It’s a shame Will Ferrell did Semi-Pro after three other sports films. This ABA comedy suffered due to an audience tired of his antics, and especially his antics in a sports movie. Taken on its own, it’s easily one of the best Ferrell comedies to date and especially relevant for those who remember the ABA.
Semi-Pro is similar in numerous ways to two other sports comedies: Slap Shot and Major League. All of them are about underdogs, they each have an older player with woman troubles, and a general band of no-name players playing in front of non-existent crowds. There’s no question that originality is at a premium here as are some of the set ups.
However, little of that matters if the content is funny, and this one is full of laughs. The R-rating spurs on some raunchy one-liners that after the PG-13 fare of other Ferrell comedies are a refreshing change of pace. Woody Harrelson takes the role of the level- headed veteran and isn’t given much to do, and tends to drag the movie down in terms of pacing.
Oddly enough, that’s the same problem with the above-mentioned comedies as well. Each try to insert a clichéd romance that’s supposed to taken seriously. It’s tedious, boring, and completely unnecessary. These aren’t characters you’re going to care for; you’re here to laugh at them.
Of course, they do make you laugh. Some of the on-court antics may not have much of a bearing on the thin plot, but it’s hard to think about story when Ferrell is flinging expletives at Matt Walsh, a hippie is arguing about his giant check, or the entire team is clenching their faces in pain after a mascara stunt gone awry. Andrew Daly and Will Arnett also get into the action as the commentators with a few of the film’s best lines.
For a quick and breezy comedy, it’s hard to fault Semi-Pro. The over-the-top, ridiculous antics are just as effective here as they were in Talladega Nights, and sometimes even more so. Fans of the sport, especially those of the ABA, have a lot to be happy about.

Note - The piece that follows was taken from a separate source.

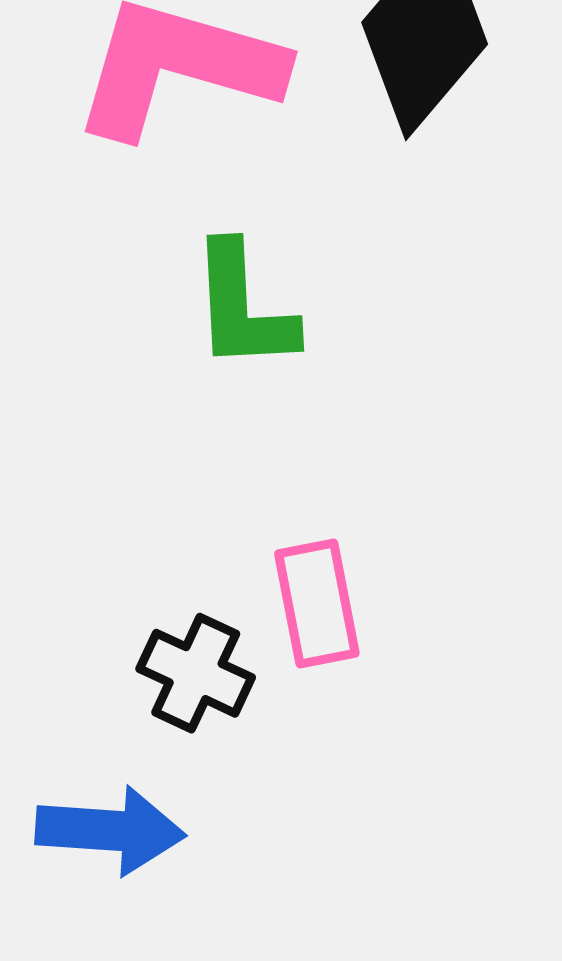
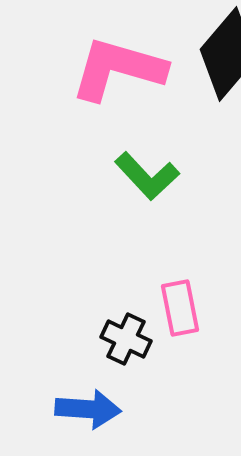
green L-shape: (243, 307) -> (147, 176), turned -40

Loaded with warm tones and dazzling color, Semi-Pro looks superb on Blu-ray. Black levels are rich and bold with maybe a small hint of black crush. Contrast runs somewhat hot, a norm for countless modern films. Still, detail and sharpness are excellent all around, and this VC-1 encode avoids compression errors even during fast action or crowded scenes. For better or worse, Ferrell’s hairy legs come through clearly in hi-def.
New Line goes all out in the audio department with DTS-HD 7.1 mix for a film that doesn’t really need it. Yes, the squeak of sneakers on the hardwood is impressive, giving off a nice echo effect. And yes, the crowd does nicely fill in the rear speakers when an audience finally forms inside the arena. Since most of the film is dialogue driven (and comes through crisp and clear), it’s never really used anyway, so why go all out for a comedy?
Extras are all contained on disc 2 of this set, and are mostly straightforward. Without a commentary, there’s only minor featurettes to go on. The longest is The Man Behind Semi-Pro, a basic making-of feature that runs just shy of 23 minutes. A Short History of the ABA is exactly what it says it is, as is Re-Creating the ABA. Love Me Sexy delves into the movie’s main theme sung by Will Ferrell (of which a video is included as well on the disc), and a brief featurette shows Bill Walton visiting the set. Four Days in Flint quickly discusses shooting in the city for 5:38.
Deleted scenes include an alternate ending that probably should have stayed with the film, a rarity amongst alternate finales. Three segments of improv contain some funny moments as do the alternate takes of Flint Tropics Hot Talk. Finally, you can challenge yourself to the Super Agility Trainer which is an epic Blu-ray game of… Pong.